By promoting and protecting civic freedoms and providing concrete opportunities for collaboration with citizens and civil society, governments can better align services, policies and laws to societal needs. Ensuring a healthy civic space, both on and off line, is thus a prerequisite for more inclusive governance and democratic participation more broadly. Countries that commit to fostering civic space at both the national and local levels reap many benefits: higher levels of citizen engagement, strengthened transparency and accountability, and empowered citizens and civil society. In the longer term, a vibrant civic space can help to improve government effectiveness and responsiveness, contribute to more citizen-centred policies and programmes, boost social cohesion and ultimately increase trust in government. Crucially, in order to realise these benefits, sustained efforts are needed, coupled with ongoing data collection and monitoring to detect and counter any constraints, given the centrality of civic space to democratic life. Indeed, the degree to which a country protects its civic space is a strong gauge of the health of its democracy more broadly. See Figure ‎1.1 for an overview of the dimensions of civic space that are discussed in the report.

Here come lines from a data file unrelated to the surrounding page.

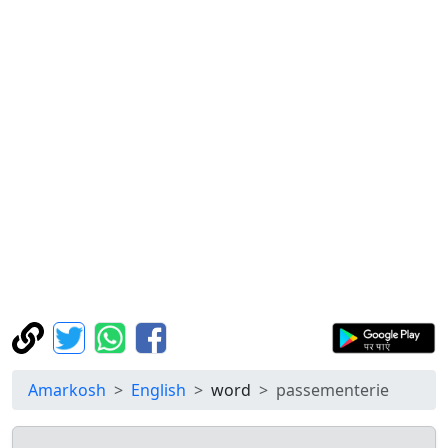
Amarkosh
English
word
passementerie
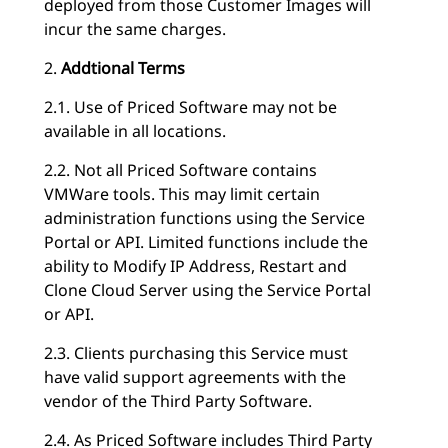
deployed from those Customer Images will
incur the same charges.
2.
Addtional Terms
2.1. Use of Priced Software may not be
available in all locations.
2.2. Not all Priced Software contains
VMWare tools. This may limit certain
administration functions using the Service
Portal or API. Limited functions include the
ability to Modify IP Address, Restart and
Clone Cloud Server using the Service Portal
or API.
2.3. Clients purchasing this Service must
have valid support agreements with the
vendor of the Third Party Software.
2.4. As Priced Software includes Third Party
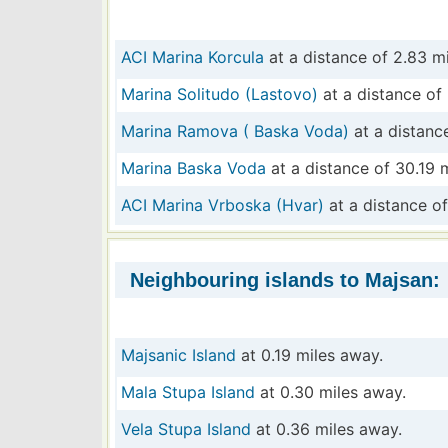
ACI Marina Korcula
at a distance of 2.83 mi
Marina Solitudo (Lastovo)
at a distance of 
Marina Ramova ( Baska Voda)
at a distance
Marina Baska Voda
at a distance of 30.19 m
ACI Marina Vrboska (Hvar)
at a distance of
Neighbouring islands to Majsan:
Majsanic Island
at 0.19 miles away.
Mala Stupa Island
at 0.30 miles away.
Vela Stupa Island
at 0.36 miles away.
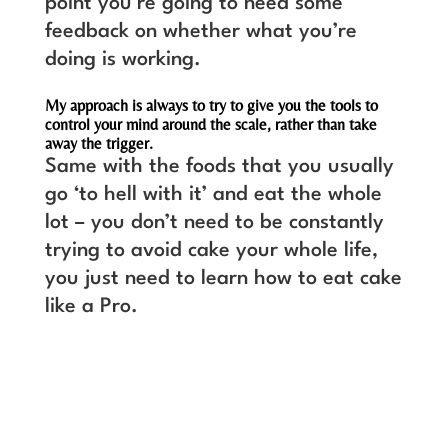
point you’re going to need some
feedback on whether what you’re
doing is working.
My approach is always to try to give you the tools to
control your mind around the scale, rather than take
away the trigger.
Same with the foods that you usually
go ‘to hell with it’ and eat the whole
lot – you don’t need to be constantly
trying to avoid cake your whole life,
you just need to learn how to eat cake
like a Pro.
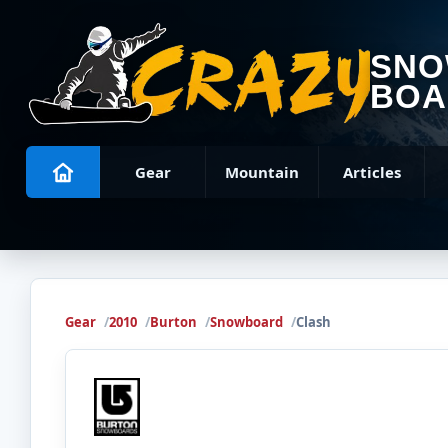
SN
BOA
Gear
Mountain
Articles
Gear
2010
Burton
Snowboard
Clash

The past decade has seen increasing international recognition of civic space as a cornerstone of functioning democracies and significant efforts to defend and support it. A range of international initiatives and declarations have elevated related concerns to the height of international policy debate in recent years (UN, 2020[3]; PACE, 2018[4]; UN, 2016[5]; 2021[6]). In 2020, the Secretary-General of the United Nations (UN) António Guterres launched a high-profile Call to Action for Human Rights with seven priority areas, including “rights in times of crisis” and “public participation and civic space” (UN, 2020[7]). The same year, the European Union (EU) released a European Democracy Action Plan to address growing challenges to democracy (EC, 2020[8]). The United States (US) President Joe Biden convened a Summit for Democracy in 2021 aiming to demonstrate how democracies can deliver on the issues that matter most to people, including civic freedoms and civic capacity. The Open Government Partnership (OGP), which gathers government leaders and civil society to promote transparent, participatory, inclusive and accountable governance, also launched a high-profile Call to Action to encourage its members to protect civic space and enhance citizen participation in 2021. Reinforcing democracy became a central priority for the OECD Public Governance Committee in 2021.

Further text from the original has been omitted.